Alberta taxpayers on the hook (again) for government debt interest
Premier Danielle Smith’s UCP government recently released Alberta’s fiscal update. Many of the headlines focused on the good news including a large budget surplus. This is a big change from recent Alberta history, which has seen nearly uninterrupted deficits since 2008/09. However, the update also showed that, despite the improved fiscal balance, taxpayers in the province will continue to pay interest on recently accumulated debt for the foreseeable future.
Alberta’s recent history with government debt and related interest costs is unique in Canada. All other provinces have carried debt (and debt interest costs, paid by taxpayers) throughout recent decades. Alberta is different.
In the early 2000s, following an ambitious reform period during the 1990s that included both tax and spending reductions, Alberta essentially achieved “debt free” status, and actually saw its financial assets exceed the miniscule debt that remained on the balance sheet.
This fiscal advantage had the potential to allow the province to keep taxes low and ensure that tax dollars were spent on public services or savings for the future, prompting Premier Ralph Klein to say that “never again will this government or the people of this province have to set aside another tax dollar on debt.”
Premier Klein was right to articulate the benefits of debt-free status but, as the recent fiscal update reminds us, his prediction proved incorrect and over time the burden of debt on Albertan taxpayers has returned. More specifically, as the province ran deficit after deficit in the 2010s, and debt started piling up as the decade went on, annual debt interest payments increased.
For example, in 2008/09 Alberta’s government debt interest costs were negligible at just $58 per person. By 2022/23, this number is projected to reach $595 per person.
And despite this year’s large surplus and expected surpluses in the next few years, Alberta’s debt interest costs will not change significantly. According to the fiscal update, debt interest costs will reach a forecasted $2.7 billion this year, with little change throughout the fiscal forecast that extends to 2024/25. This leaves debt interest at around $540 per person, barely unchanged from the start of the decade.
To avoid further increases in the debt burden for Albertans, the Smith government should understand why debt interest payments have reappeared as a meaningful line item on the provincial budget. Successive governments ran large deficits, which led to the rapid increase in debt and related growth of debt interest payments in recent years.

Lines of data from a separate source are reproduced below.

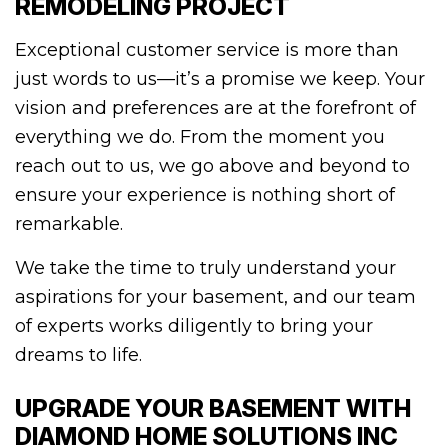
REMODELING PROJECT
Exceptional customer service is more than
just words to us—it’s a promise we keep. Your
vision and preferences are at the forefront of
everything we do. From the moment you
reach out to us, we go above and beyond to
ensure your experience is nothing short of
remarkable.
We take the time to truly understand your
aspirations for your basement, and our team
of experts works diligently to bring your
dreams to life.
UPGRADE YOUR BASEMENT WITH
DIAMOND HOME SOLUTIONS INC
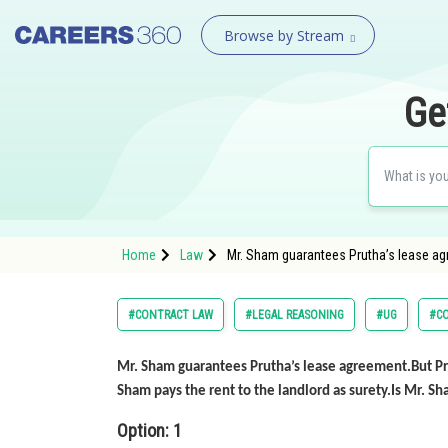
Browse by Stream
Ge
Home
Law
Mr. Sham guarantees Prutha’s lease ag
#CONTRACT LAW
#LEGAL REASONING
#UG
#C
Mr. Sham guarantees Prutha’s lease agreement.But Pr
Sham pays the rent to the landlord as surety.Is Mr. S
Option: 1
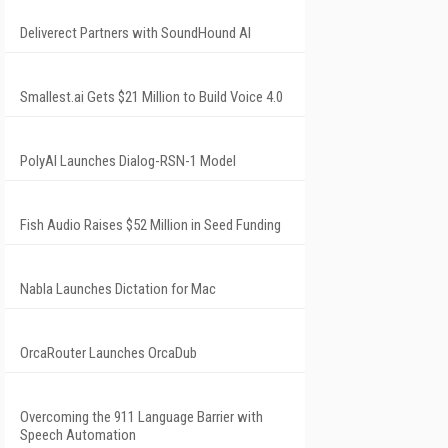
Deliverect Partners with SoundHound AI
Smallest.ai Gets $21 Million to Build Voice 4.0
PolyAI Launches Dialog-RSN-1 Model
Fish Audio Raises $52 Million in Seed Funding
Nabla Launches Dictation for Mac
OrcaRouter Launches OrcaDub
Overcoming the 911 Language Barrier with
Speech Automation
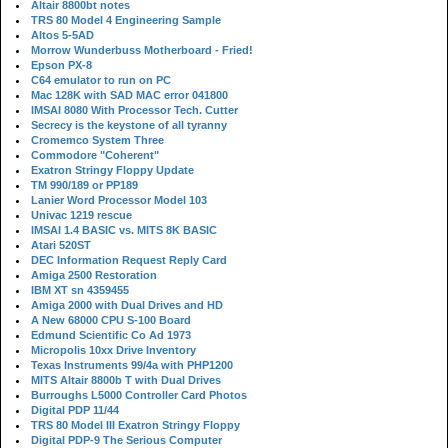
Altair 8800bt notes
TRS 80 Model 4 Engineering Sample
Altos 5-5AD
Morrow Wunderbuss Motherboard - Fried!
Epson PX-8
C64 emulator to run on PC
Mac 128K with SAD MAC error 041800
IMSAI 8080 With Processor Tech. Cutter
Secrecy is the keystone of all tyranny
Cromemco System Three
Commodore "Coherent"
Exatron Stringy Floppy Update
TM 990/189 or PP189
Lanier Word Processor Model 103
Univac 1219 rescue
IMSAI 1.4 BASIC vs. MITS 8K BASIC
Atari 520ST
DEC Information Request Reply Card
Amiga 2500 Restoration
IBM XT sn 4359455
Amiga 2000 with Dual Drives and HD
A New 68000 CPU S-100 Board
Edmund Scientific Co Ad 1973
Micropolis 10xx Drive Inventory
Texas Instruments 99/4a with PHP1200
MITS Altair 8800b T with Dual Drives
Burroughs L5000 Controller Card Photos
Digital PDP 11/44
TRS 80 Model III Exatron Stringy Floppy
Digital PDP-9 The Serious Computer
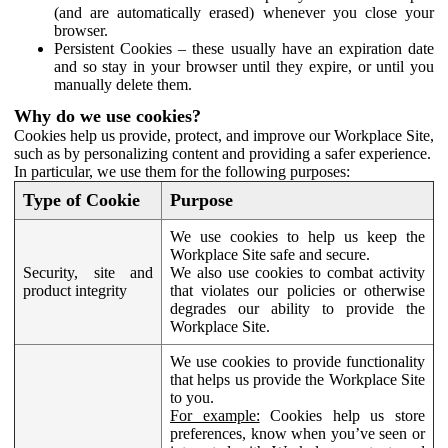
(and are automatically erased) whenever you close your
browser.
Persistent Cookies – these usually have an expiration date
and so stay in your browser until they expire, or until you
manually delete them.
Why do we use cookies?
Cookies help us provide, protect, and improve our Workplace Site,
such as by personalizing content and providing a safer experience.
In particular, we use them for the following purposes:
Type of Cookie
Purpose
We use cookies to help us keep the
Workplace Site safe and secure.
Security, site and
We also use cookies to combat activity
product integrity
that violates our policies or otherwise
degrades our ability to provide the
Workplace Site.
We use cookies to provide functionality
that helps us provide the Workplace Site
to you.
For example:
Cookies help us store
preferences, know when you’ve seen or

And yet, a recent analysis published by the Fraser Institute shows that with a more restrained approach to spending, Alberta could have avoided much of this debt accumulation. The current and future governments can avoid repeating a run-up in debt and interest costs in future years—especially when resource revenues fall—by reforming and restraining provincial spending.
The Smith government’s recent fiscal update had some good news about this year’s budget balance, but also included a sobering reminder about the loss of Alberta’s debt-free status and the related fiscal benefit of near-zero debt interest costs, which the province’s taxpayers until recently enjoyed.